▶ **About this exercise**
Every picture is to be removed, and all the data is to be copied exactly.

▶ **Exercise data**
◆ ◆ ◆

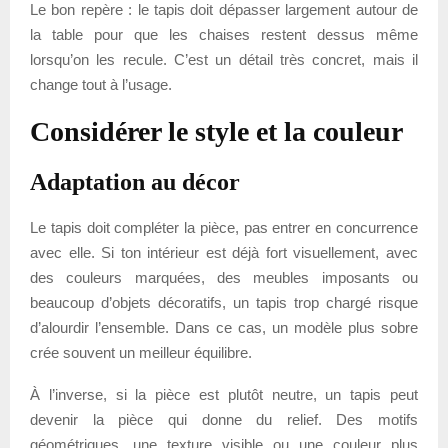
Le bon repère : le tapis doit dépasser largement autour de
la table pour que les chaises restent dessus même
lorsqu’on les recule. C’est un détail très concret, mais il
change tout à l’usage.
Considérer le style et la couleur
Adaptation au décor
Le tapis doit compléter la pièce, pas entrer en concurrence
avec elle. Si ton intérieur est déjà fort visuellement, avec
des couleurs marquées, des meubles imposants ou
beaucoup d’objets décoratifs, un tapis trop chargé risque
d’alourdir l’ensemble. Dans ce cas, un modèle plus sobre
crée souvent un meilleur équilibre.
À l’inverse, si la pièce est plutôt neutre, un tapis peut
devenir la pièce qui donne du relief. Des motifs
géométriques, une texture visible ou une couleur plus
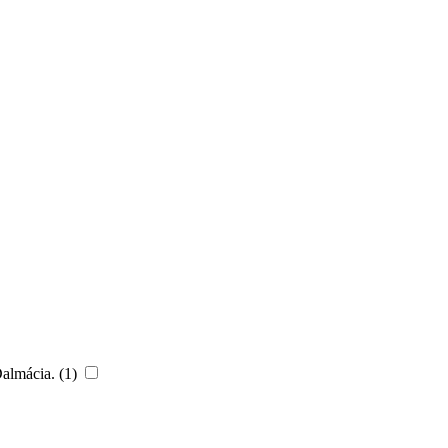
Dalmácia. (1)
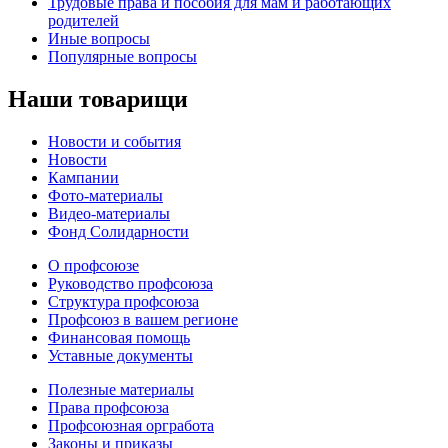
Трудовые права и пособия для мам и работающих
родителей
Иные вопросы
Популярные вопросы
Наши товарищи
Новости и события
Новости
Кампании
Фото-материалы
Видео-материалы
Фонд Солидарности
О профсоюзе
Руководство профсоюза
Структура профсоюза
Профсоюз в вашем регионе
Финансовая помощь
Уставные документы
Полезные материалы
Права профсоюза
Профсоюзная оргработа
Законы и приказы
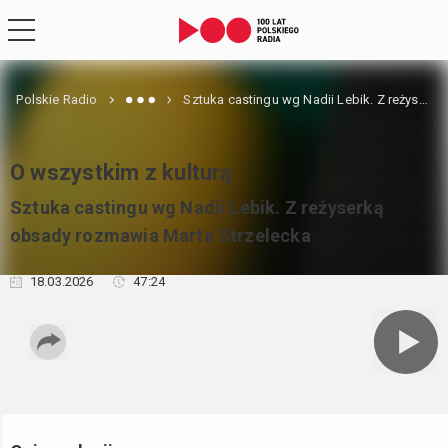
Polskie Radio
Sztuka castingu wg Nadii Lebik. Z reżyserką obsady rozmawia Marta Strzelecka
O wszystkim z kulturą
Sztuka castingu wg Nadii Lebik. Z reżyserką
obsady rozmawia Marta Strzelecka
18.03.2026
47:24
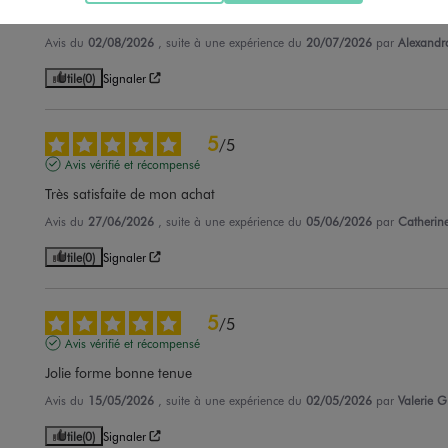
Belle casquette
Avis du
02/08/2026
, suite à une expérience du
20/07/2026
par
Alexandr
Utile
(0)
Signaler
5
/
5
Avis vérifié et récompensé
Très satisfaite de mon achat
Avis du
27/06/2026
, suite à une expérience du
05/06/2026
par
Catherine
Utile
(0)
Signaler
5
/
5
Avis vérifié et récompensé
Jolie forme bonne tenue
Avis du
15/05/2026
, suite à une expérience du
02/05/2026
par
Valerie G
Utile
(0)
Signaler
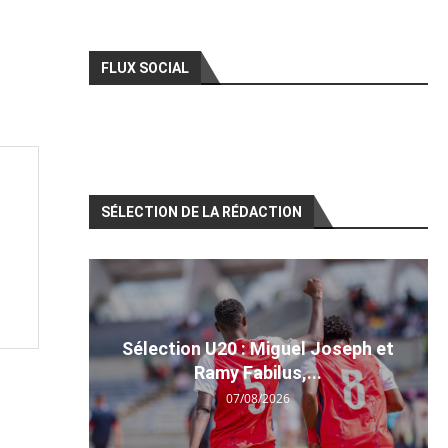
FLUX SOCIAL
SÉLECTION DE LA RÉDACTION
Sélection U20 : Miguel Joseph et
Ramy Fabilus,...
07/08/2026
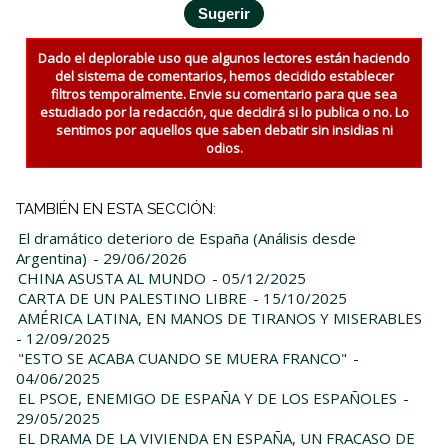
Dado el deplorable uso que algunos lectores están haciendo
del sistema de comentarios, hemos decidido establecer
filtros temporalmente. Envie su comentario para que sea
estudiado por la redacción, que decidirá si lo publica o no. Lo
sentimos por aquellos que saben debatir sin insidias ni
odios.
TAMBIÉN EN ESTA SECCIÓN:
El dramático deterioro de España (Análisis desde
Argentina)
- 29/06/2026
CHINA ASUSTA AL MUNDO
- 05/12/2025
CARTA DE UN PALESTINO LIBRE
- 15/10/2025
AMÉRICA LATINA, EN MANOS DE TIRANOS Y MISERABLES
- 12/09/2025
"ESTO SE ACABA CUANDO SE MUERA FRANCO"
-
04/06/2025
EL PSOE, ENEMIGO DE ESPAÑA Y DE LOS ESPAÑOLES
-
29/05/2025
EL DRAMA DE LA VIVIENDA EN ESPAÑA, UN FRACASO DE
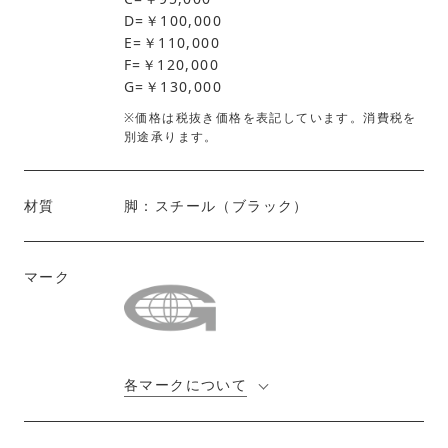
D=￥100,000
E=￥110,000
F=￥120,000
G=￥130,000
※価格は税抜き価格を表記しています。消費税を
別途承ります。
材質
脚：スチール（ブラック）
マーク
各マークについて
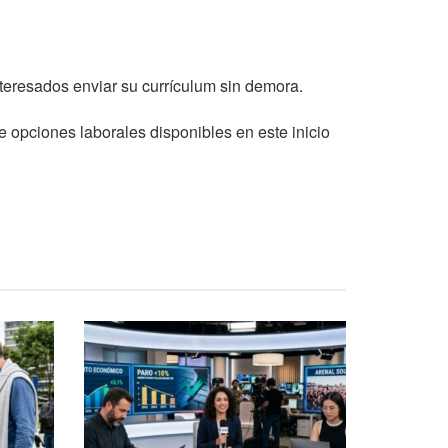
nteresados enviar su currículum sin demora.
e opciones laborales disponibles en este inicio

◆ ◆ ◆

▶ **Task response**
Le bon repère : le tapis doit dépasser largement autour de
la table pour que les chaises restent dessus même
lorsqu’on les recule. C’est un détail très concret, mais il
change tout à l’usage.
Considérer le style et la couleur
Adaptation au décor
Le tapis doit compléter la pièce, pas entrer en concurrence
avec elle. Si ton intérieur est déjà fort visuellement, avec
des couleurs marquées, des meubles imposants ou
beaucoup d’objets décoratifs, un tapis trop chargé risque
d’alourdir l’ensemble. Dans ce cas, un modèle plus sobre
crée souvent un meilleur équilibre.
À l’inverse, si la pièce est plutôt neutre, un tapis peut
devenir la pièce qui donne du relief. Des motifs
géométriques, une texture visible ou une couleur plus
Dalmácia. (1)
Трудовые права и пособия для мам и работающих
родителей
Иные вопросы
Популярные вопросы
Наши товарищи
Новости и события
Новости
Кампании
Фото-материалы
Видео-материалы
Фонд Солидарности
О профсоюзе
Руководство профсоюза
Структура профсоюза
Профсоюз в вашем регионе
Финансовая помощь
Уставные документы
Полезные материалы
Права профсоюза
Профсоюзная оргработа
Законы и приказы
Polskie Radio
Sztuka castingu wg Nadii Lebik. Z reżyserką obsady rozmawia Marta Strzelecka
O wszystkim z kulturą
Sztuka castingu wg Nadii Lebik. Z reżyserką
obsady rozmawia Marta Strzelecka
18.03.2026
47:24
Belle casquette
Avis du
02/08/2026
, suite à une expérience du
20/07/2026
par
Alexandr
Utile
(0)
Signaler
5
/
5
Avis vérifié et récompensé
Très satisfaite de mon achat
Avis du
27/06/2026
, suite à une expérience du
05/06/2026
par
Catherine
Utile
(0)
Signaler
5
/
5
Avis vérifié et récompensé
Jolie forme bonne tenue
Avis du
15/05/2026
, suite à une expérience du
02/05/2026
par
Valerie G
Utile
(0)
Signaler
FLUX SOCIAL
SÉLECTION DE LA RÉDACTION
Sélection U20 : Miguel Joseph et
Ramy Fabilus,...
07/08/2026
Dado el deplorable uso que algunos lectores están haciendo
del sistema de comentarios, hemos decidido establecer
filtros temporalmente. Envie su comentario para que sea
estudiado por la redacción, que decidirá si lo publica o no. Lo
sentimos por aquellos que saben debatir sin insidias ni
odios.
TAMBIÉN EN ESTA SECCIÓN:
El dramático deterioro de España (Análisis desde
Argentina)
- 29/06/2026
CHINA ASUSTA AL MUNDO
- 05/12/2025
CARTA DE UN PALESTINO LIBRE
- 15/10/2025
AMÉRICA LATINA, EN MANOS DE TIRANOS Y MISERABLES
- 12/09/2025
"ESTO SE ACABA CUANDO SE MUERA FRANCO"
-
04/06/2025
EL PSOE, ENEMIGO DE ESPAÑA Y DE LOS ESPAÑOLES
-
29/05/2025
EL DRAMA DE LA VIVIENDA EN ESPAÑA, UN FRACASO DE
D=￥100,000
E=￥110,000
F=￥120,000
G=￥130,000
※価格は税抜き価格を表記しています。消費税を
別途承ります。
材質
脚：スチール（ブラック）
マーク
各マークについて
nteresados enviar su currículum sin demora.
e opciones laborales disponibles en este inicio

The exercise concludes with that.